In the future, you'll be able to create new Docs and edit them directly—all using just your voice. Docs Live is launching this summer for Pro and Ultra subscribers, with the same powerful voice capabilities coming to Gmail and Google Keep. Seeing the pace of innovation across our products is truly remarkable.

2. AI Infrastructure Upgrades: 8th-Gen Custom Chips TPU 8t and 8i

SUNDAR PICHAI: To provide massive support to our vast user base while serving businesses and developers globally, we need to make significant investments in infrastructure—and we’ve consistently invested for both now and the future. Our annual capital expenditures in 2022 were $31 billion. This year, we expect that number to grow roughly sixfold, reaching approximately $180–190 billion. A key part of this investment is our custom chips.

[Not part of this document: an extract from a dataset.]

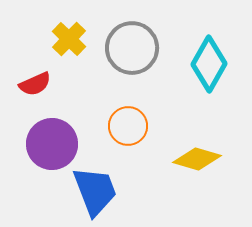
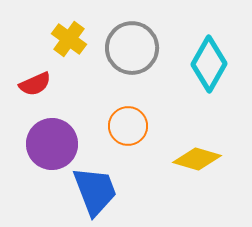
yellow cross: rotated 8 degrees counterclockwise
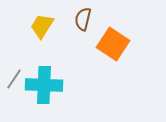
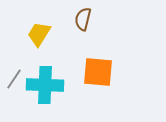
yellow trapezoid: moved 3 px left, 8 px down
orange square: moved 15 px left, 28 px down; rotated 28 degrees counterclockwise
cyan cross: moved 1 px right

A decade ago, we unveiled our first TPU on this I/O stage. Since then, we’ve transformed how the industry builds AI. Most recently, at Cloud Next, we introduced our 8th-gen TPU—the first time we’ve adopted a dual-chip strategy, designing specialized architectures for training and inference: TPU 8t and 8i. While they may look similar, they’re fundamentally different.

The 8t is optimized for large-scale pre-training, delivering nearly triple the raw compute of our previous generation. We’ve taken a fundamentally different approach to training infrastructure. With JAX and Pathways, training is no longer confined to a single massive data center. Instead, it can now seamlessly distribute across multiple sites, scaling to run on over 1 million TPUs globally. This enables us to create the world’s largest training clusters. For model builders, this means training larger, more capable models in weeks rather than months. The TPU 8i is designed for inference. We’ve dramatically increased speed at every step because, after 27 years in search, we know latency matters.

To give you a sense of this speed, here’s a prompt that will soon run on Flash models—assuming it’s running on 8i. I’ll create a Chrome Dino game and hit submit, with responses generated in real time. As you watch, notice the tokens per second in the top right corner. The speed is incredible—nearly 1,500 tokens per second. The write request takes longer than the generation itself, and the game is pretty fun too. Beyond speed, we’re also thinking about sustainable scaling. Both chips are significantly more power-efficient, delivering up to twice the performance per watt. The TPUs have been training hard for this year’s I/O. From what I understand, there’s some behind-the-scenes footage to share.

Short Film Characters: Hey, how was your weekend? Pretty good—just folded some proteins in a rare tumor dataset. How about you? I simulated 50 years of climate data. I drew a picture of a pug—have you ever seen a pug dressed like an accountant? No, want to see? Alright, TPUs, listen up—I/O is about to start, and we’ve got work to do. Actually, we’ve got trillions of tasks, so clear your caches. Timmy! Dry off your fans—let’s bring the heat. Hey, what are you doing? Editing a montage. Come on, stop with your montage and get down here! What? Now? Yeah, right now.

SUNDAR PICHAI: I’d bet that after I/O, TPUs like Timmy are ready to lie flat and take a break. Our compute innovations are driving our own progress.

Today, I want to dive deep into three areas—models, programming, and agents—to show you how far we’ve come. Let’s start with the exciting progress in World Models. Through world models, AI is shifting from predicting text to simulating reality. Demis and the Google DeepMind team have been pushing the boundaries of what these models can do. Let me invite Demis out to share more.

3. World Models Breakthrough: Gemini Omni and Omni Flash

DEMIS HASSABIS: Hello, everyone—great to be here. Over the past year, AI capabilities have taken a leap forward. We now have agents that can plan and take action for us. We’re also just a few years away from achieving Artificial General Intelligence (AGI). Today, I’m excited to share our progress toward building AGI.

Last year, I outlined our vision to scale Gemini’s multimodal capabilities into an AI world model that understands and simulates the world. This is key to achieving AGI and will have profound implications—from building AI assistants to training robots. Now, we’re taking the next step, and I’m thrilled to announce Gemini Omni.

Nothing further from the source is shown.